Londei M, Quaratino S, Maiuri L.
Institute of Child Health, University College London, London, UK.
Celiac.com 05/29/2003 - This highly technical and hopeful article covers the possibility of using gene therapy to one day cure celiac disease. Here are the introduction and final words:
"Gene therapy (GT) is still at the experimental stage and some recent setbacks have cooled the potential use of this therapeutic tool even in life-threatening conditions. However, this therapeutic approach has a potential, which is not limited to disease for which we have not other option. There are increasing evidence that GT will be soon used in diseases that are not life threatening. One group of diseases that can benefit from GT is the autoimmune one. Several experimental animal models have indicated the efficacy (proof of principle) of GT. In the present review, we have addressed the possibility that even extremely benign autoimmune-like diseases such as Celiac Disease (celiac disease) might one day profit from this type of therapy. We further point that in conditions such as celiac disease, where the trigger is well known and the pathogenic cascade is relatively well defined, a situation not common in autoimmunity, we can even have a better situation where to explore and use GT to control disease initiation and progression. Once the risks that are still intrinsic to GT will have been reduced the therapeutic options we outline in the present review might not appear too far from reality."

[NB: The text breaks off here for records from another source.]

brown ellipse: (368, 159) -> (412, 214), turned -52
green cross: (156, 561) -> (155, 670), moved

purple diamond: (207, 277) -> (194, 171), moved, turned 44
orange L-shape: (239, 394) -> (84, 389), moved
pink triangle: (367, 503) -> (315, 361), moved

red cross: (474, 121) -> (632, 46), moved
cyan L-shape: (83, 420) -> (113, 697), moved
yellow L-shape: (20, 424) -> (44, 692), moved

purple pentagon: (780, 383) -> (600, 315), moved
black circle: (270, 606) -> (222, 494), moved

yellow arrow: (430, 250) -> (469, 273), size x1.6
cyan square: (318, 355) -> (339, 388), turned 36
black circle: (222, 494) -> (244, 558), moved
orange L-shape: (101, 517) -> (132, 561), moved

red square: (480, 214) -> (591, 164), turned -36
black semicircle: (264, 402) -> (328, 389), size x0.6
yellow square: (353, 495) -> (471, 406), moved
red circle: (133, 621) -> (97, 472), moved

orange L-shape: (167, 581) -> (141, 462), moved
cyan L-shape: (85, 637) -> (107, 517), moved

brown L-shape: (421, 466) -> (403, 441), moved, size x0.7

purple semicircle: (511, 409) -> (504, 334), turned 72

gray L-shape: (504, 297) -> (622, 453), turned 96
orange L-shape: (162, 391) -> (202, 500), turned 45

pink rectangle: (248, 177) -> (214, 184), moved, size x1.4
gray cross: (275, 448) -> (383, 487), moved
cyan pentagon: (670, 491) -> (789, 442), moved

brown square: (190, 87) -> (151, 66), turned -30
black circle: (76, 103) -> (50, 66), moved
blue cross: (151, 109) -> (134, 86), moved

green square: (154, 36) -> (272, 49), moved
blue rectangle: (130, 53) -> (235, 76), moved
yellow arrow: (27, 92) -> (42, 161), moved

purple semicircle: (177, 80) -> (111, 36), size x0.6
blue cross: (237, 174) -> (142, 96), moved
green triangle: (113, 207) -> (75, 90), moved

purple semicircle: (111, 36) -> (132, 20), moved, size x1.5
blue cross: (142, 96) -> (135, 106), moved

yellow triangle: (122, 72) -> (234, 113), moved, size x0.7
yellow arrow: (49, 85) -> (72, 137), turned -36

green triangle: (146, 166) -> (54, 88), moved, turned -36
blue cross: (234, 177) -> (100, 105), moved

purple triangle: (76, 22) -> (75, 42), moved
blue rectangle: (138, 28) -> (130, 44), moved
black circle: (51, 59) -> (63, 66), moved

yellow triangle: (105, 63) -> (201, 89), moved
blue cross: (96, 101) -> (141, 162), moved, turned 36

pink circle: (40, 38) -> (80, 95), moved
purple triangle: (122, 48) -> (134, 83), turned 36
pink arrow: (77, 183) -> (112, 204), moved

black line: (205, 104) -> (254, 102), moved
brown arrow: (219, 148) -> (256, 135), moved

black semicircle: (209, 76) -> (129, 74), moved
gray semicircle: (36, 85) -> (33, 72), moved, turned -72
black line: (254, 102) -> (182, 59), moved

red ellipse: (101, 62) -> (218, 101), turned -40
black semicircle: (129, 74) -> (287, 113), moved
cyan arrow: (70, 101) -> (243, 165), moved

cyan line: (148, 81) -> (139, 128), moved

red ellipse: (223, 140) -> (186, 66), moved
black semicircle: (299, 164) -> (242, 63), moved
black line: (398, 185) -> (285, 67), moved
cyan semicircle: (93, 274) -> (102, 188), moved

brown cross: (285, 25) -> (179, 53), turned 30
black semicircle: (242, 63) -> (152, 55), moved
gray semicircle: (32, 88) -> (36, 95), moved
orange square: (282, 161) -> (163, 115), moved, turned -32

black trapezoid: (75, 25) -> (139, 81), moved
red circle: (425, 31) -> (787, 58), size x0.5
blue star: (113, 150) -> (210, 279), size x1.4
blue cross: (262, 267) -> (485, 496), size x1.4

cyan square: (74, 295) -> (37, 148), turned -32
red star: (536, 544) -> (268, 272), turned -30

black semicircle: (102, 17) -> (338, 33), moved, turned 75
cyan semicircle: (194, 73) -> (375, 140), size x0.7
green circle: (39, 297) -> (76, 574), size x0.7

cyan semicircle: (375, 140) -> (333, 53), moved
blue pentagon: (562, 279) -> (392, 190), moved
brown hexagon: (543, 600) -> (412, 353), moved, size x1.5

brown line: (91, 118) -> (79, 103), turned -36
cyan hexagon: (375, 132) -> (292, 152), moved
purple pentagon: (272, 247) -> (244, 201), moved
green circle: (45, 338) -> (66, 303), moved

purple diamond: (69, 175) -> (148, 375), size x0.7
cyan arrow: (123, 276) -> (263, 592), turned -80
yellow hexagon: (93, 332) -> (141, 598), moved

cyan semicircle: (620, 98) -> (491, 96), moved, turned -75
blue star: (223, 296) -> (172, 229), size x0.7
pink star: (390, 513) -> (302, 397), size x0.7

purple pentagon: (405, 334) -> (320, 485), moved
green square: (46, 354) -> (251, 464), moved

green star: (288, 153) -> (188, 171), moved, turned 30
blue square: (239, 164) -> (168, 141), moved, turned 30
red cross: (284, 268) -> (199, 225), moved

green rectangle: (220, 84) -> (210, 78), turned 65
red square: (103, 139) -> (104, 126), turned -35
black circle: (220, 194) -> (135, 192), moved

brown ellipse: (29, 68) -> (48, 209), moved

"celiac disease is the prototype of diseases in which a clear role of antigen-specific T cells has been demonstrated and where their inhibition results in disease amelioration. The present therapeutic approach is the removal of the antigenic challenge: the gluten-free diet, which is effective if there is a strict compliance to the diet. It is, however, not always easy to follow such strict restrictions for all life and alternative approaches have to be considered. The use of GT is at the moment a remote hypothesis as celiac disease is a relatively benign condition, with a valid therapeutic approach and GT has intrinsic risks that have been highlighted recently. The scope of this review is, however, to indicate a future application of GT when, as they will, the present limitations and intrinsic risks of GT will be overcome."